* TASK STATEMENT: Here, the job is to give back every entry below unchanged, omitting pictures.

'''

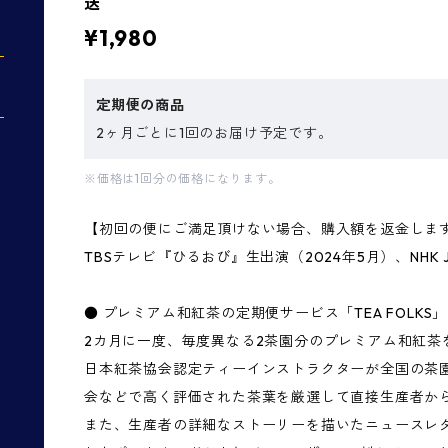
送
¥1,980
定期便の商品
2ヶ月ごとに1回のお届け予定です。
※価格は1回分の価格になります。
【初回の便にご満足頂けない場合、購入額を返金しま
TBSテレビ『ひるおび』生出演（2024年5月）、NHK Japa
● プレミアム和紅茶の定期便サービス「TEA FOLKS
2カ月に一度、毎度異なる2茶園分のプレミアム和紅茶
日本紅茶協会認定ティーインストラクターが全国の茶
会などで高く評価された茶葉を厳選して直接生産者か
また、生産者の詳細なストーリーを描いたニュースレ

'''

* COMPLETED TASK:
送
¥1,980
定期便の商品
2ヶ月ごとに1回のお届け予定です。
※価格は1回分の価格になります。
【初回の便にご満足頂けない場合、購入額を返金しま
TBSテレビ『ひるおび』生出演（2024年5月）、NHK Japa
● プレミアム和紅茶の定期便サービス「TEA FOLKS
2カ月に一度、毎度異なる2茶園分のプレミアム和紅茶
日本紅茶協会認定ティーインストラクターが全国の茶
会などで高く評価された茶葉を厳選して直接生産者か
また、生産者の詳細なストーリーを描いたニュースレ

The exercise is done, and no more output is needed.